• Records for the task
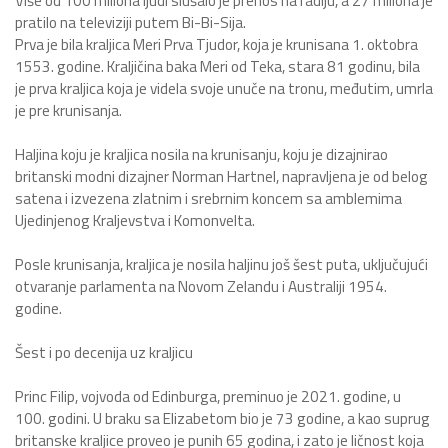
Više od 100 miliona ljudi slušalo je prenos na radiju, a 27 miliona je
pratilo na televiziji putem Bi-Bi-Sija.
Prva je bila kraljica Meri Prva Tjudor, koja je krunisana 1. oktobra
1553. godine. Kraljičina baka Meri od Teka, stara 81 godinu, bila
je prva kraljica koja je videla svoje unuče na tronu, međutim, umrla
je pre krunisanja.
Haljina koju je kraljica nosila na krunisanju, koju je dizajnirao
britanski modni dizajner Norman Hartnel, napravljena je od belog
satena i izvezena zlatnim i srebrnim koncem sa amblemima
Ujedinjenog Kraljevstva i Komonvelta.
Posle krunisanja, kraljica je nosila haljinu još šest puta, uključujući
otvaranje parlamenta na Novom Zelandu i Australiji 1954.
godine.
Šest i po decenija uz kraljicu
Princ Filip, vojvoda od Edinburga, preminuo je 2021. godine, u
100. godini. U braku sa Elizabetom bio je 73 godine, a kao suprug
britanske kraljice proveo je punih 65 godina, i zato je ličnost koja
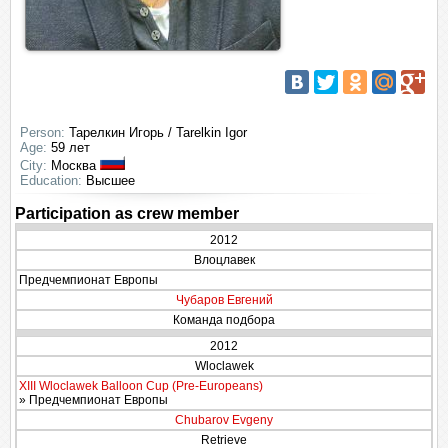
Person:
Тарелкин Игорь / Tarelkin Igor
Age:
59 лет
City:
Москва
Education:
Высшее
Participation as crew member
2012
Влоцлавек
Предчемпионат Европы
Чубаров Евгений
Команда подбора
2012
Wloclawek
XIII Wloclawek Balloon Cup (Pre-Europeans)
» Предчемпионат Европы
Chubarov Evgeny
Retrieve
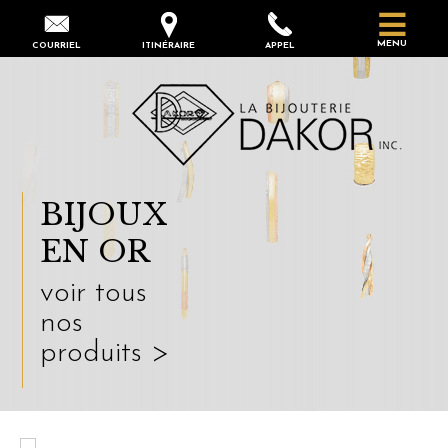
MENU
COURRIEL
ITINÉRAIRE
APPEL
BIJOUX
EN OR
voir tous
nos
produits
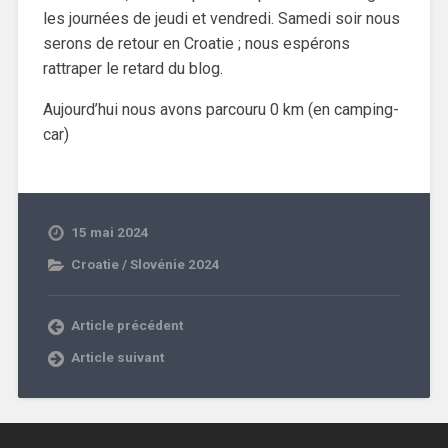
les journées de jeudi et vendredi. Samedi soir nous
serons de retour en Croatie ; nous espérons
rattraper le retard du blog.
Aujourd’hui nous avons parcouru 0 km (en camping-
car)
15 mai 2024
Croatie / Slovénie 2024
Article précédent
Article suivant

• What you are asked to do
Pictures excluded, reproduce only the part above that opens with the line holding "Chubarov Evgeny" and closes with the line holding "15 mai 2024", exactly as written.

• Solution
Chubarov Evgeny
Retrieve
MENU
COURRIEL
ITINÉRAIRE
APPEL
BIJOUX
EN OR
voir tous
nos
produits
les journées de jeudi et vendredi. Samedi soir nous
serons de retour en Croatie ; nous espérons
rattraper le retard du blog.
Aujourd’hui nous avons parcouru 0 km (en camping-
car)
15 mai 2024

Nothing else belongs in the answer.